Cumulative Trauma Claims, whether stemming from keyboard entry or repetitive lifting, require a very specific and thorough investigation. It is important not to settle for the kind of routine investigation that may be performed on an undisputed claim. Cumulative Trauma claims should always be considered questionable. In our experience, not only did the claimant usually have the injury before employment, but we have found numerous instances in which surgery for the same injury had been recommended before as well.
Listed below are important investigative tips for cumulative injury claims. In these types of situations, we recommend obtaining the following information:
- Medical restrictions keeping the claimant from working
- Offending job duties and tasks being alleged as harmful
- Medical history, including the name of the family physician
- Prior medical records including Trace America search, if necessary
- Sports, hobbies and special interests and other activities of the claimant
- Job description for regular and transitional duty
- Prior employment history and records, if possible
- Comparison of prior medical records with current records to establish if the condition has changed, or if it is truly an aggravation. Additionally, you can determine when any such alleged aggravation had been resolved bringing the claimant back to the pre-injury status.
- Ask the doctor to comment on causal relationship after all the information is in on prior medical and the job description is available
It is important to understand that the employer’s obligation is only to bring the employee back to their pre-injury status. If their pre-injury status was not 100%, the employer is not expected to make the employee 100%. That is why it is extremely important to uncover as much prior medical history as possible in order to ferret out an unknown pre-existing condition and/or to benchmark the claimant’s condition prior to the alleged aggravation. Only then can you determine when the alleged aggravation has been resolved and the employee is brought back to his or her pre-injury status.

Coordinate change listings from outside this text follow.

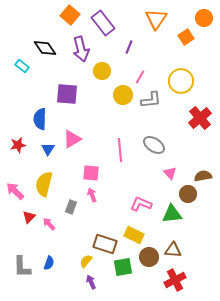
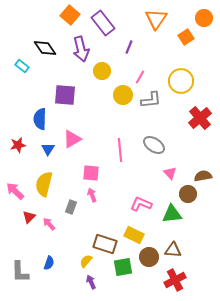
purple square at (67, 94): moved 2 px left, 1 px down
gray L-shape at (22, 267): moved 2 px left, 5 px down
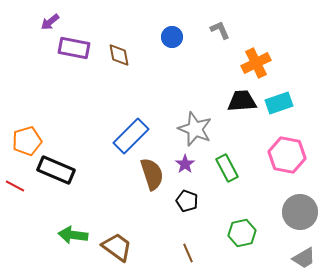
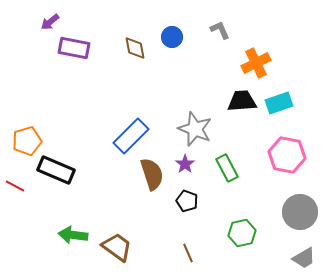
brown diamond: moved 16 px right, 7 px up
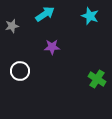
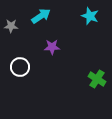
cyan arrow: moved 4 px left, 2 px down
gray star: moved 1 px left; rotated 16 degrees clockwise
white circle: moved 4 px up
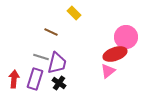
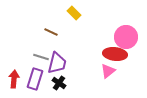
red ellipse: rotated 25 degrees clockwise
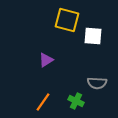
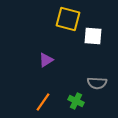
yellow square: moved 1 px right, 1 px up
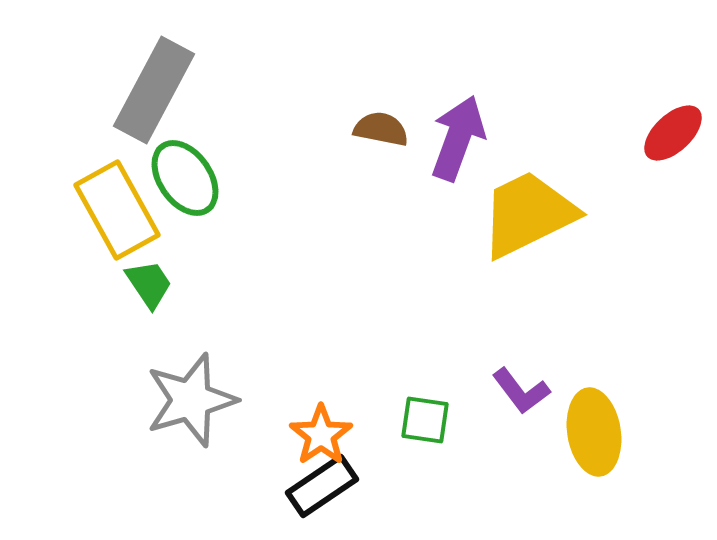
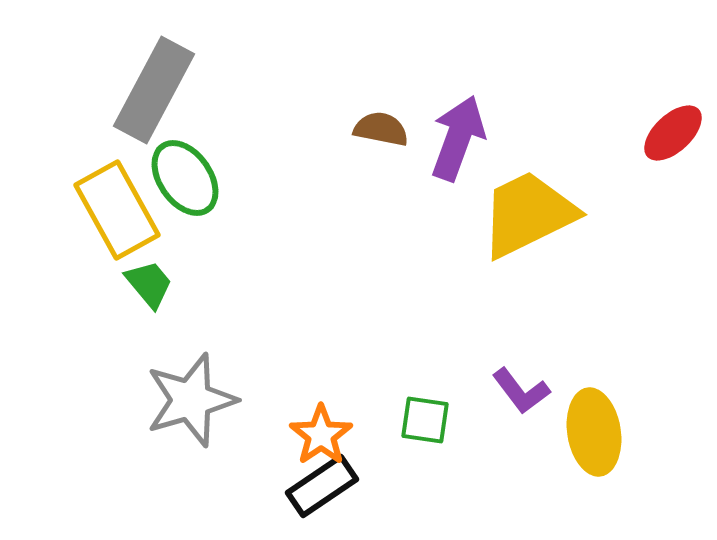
green trapezoid: rotated 6 degrees counterclockwise
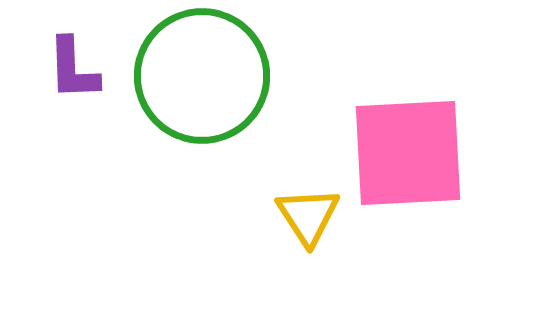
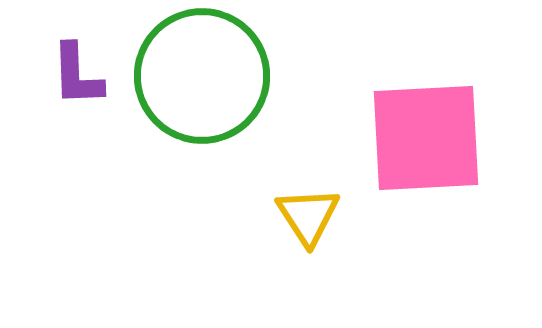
purple L-shape: moved 4 px right, 6 px down
pink square: moved 18 px right, 15 px up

A return-to-work (RTW) program is an important part of workers compensation management, second only to accident prevention. The success of RTW programs has been shown to reduce workers compensation costs by 10% to 30%.
A comprehensive program involves having a systematic approach for returning injured employees back to meaningful work in a timely fashion. To be successful, an RTW program needs:
- Management commitment and support
- Job descriptions for temporary and/or modified work assignments
- Policies and procedures for each step of the RTW program
- Supervisory communication and training
- Employee training and understanding of responsibilities
- Follow-up and evaluation
While medical cost containment, utilization review, and preferred provider networks can help reduce unnecessary treatment and costs, RTW is an additional way for an employer to control and reduce workers compensation costs and help reduce litigation.
Strategies to Minimize PPO Costs While Enhancing PPO Savings
When a third-party administrator (TPA) or carrier is responding to an RFP, the preferred provider organization (PPO) aspect of the proposal should be carefully reviewed. In some instances, the fees earned on the PPO program by the PPO vendor and the carrier or TPA can exceed the cost of the carrier or TPA’s claims quote.
Below are six items to keep in mind when negotiating a PPO program:
- The goal is to reduce provider charges that are in excess of the fee schedule for usual and customary charges. Interestingly enough, many PPO vendors charge a fee as a percent of savings for reductions that the state already guarantees. PPOs should only charge for savings that are higher than the state’s fee schedule for usual and customary charges.
- Header charges and per-line minimum fees should always be avoided.
- Per-line charges are more cost-effective than percent of savings. It is not unusual for the PPO vendor to pay a percent of savings back to the TPA or carrier. This, however, is generally, not disclosed.
- All CPT codes with a modifier of 3 or greater should be reviewed by a medical professional to ensure that the amount billed for the CPT code matches with the services rendered.
- Unbundling of services or procedures. A common type of unbundled services is nerve conduction studies. The CPT code defines “each nerve,” not each site tested on a nerve, which increases the cost. Spinal ultrasounds are ordered frequently by chiropractors for soft-tissue injuries. Although the value of this testing is questionable, it is frequently unbundled into multiple segments of the spine or billed as an ultrasound of the head and neck, a spinal ultrasound and a pelvic ultrasound for the lumbar spine. The CPT code "76800" describes an ultrasound of the entire spine and should only be billed one time.
- Proving unnecessary services or tests. These can easily be identified by a medical professional.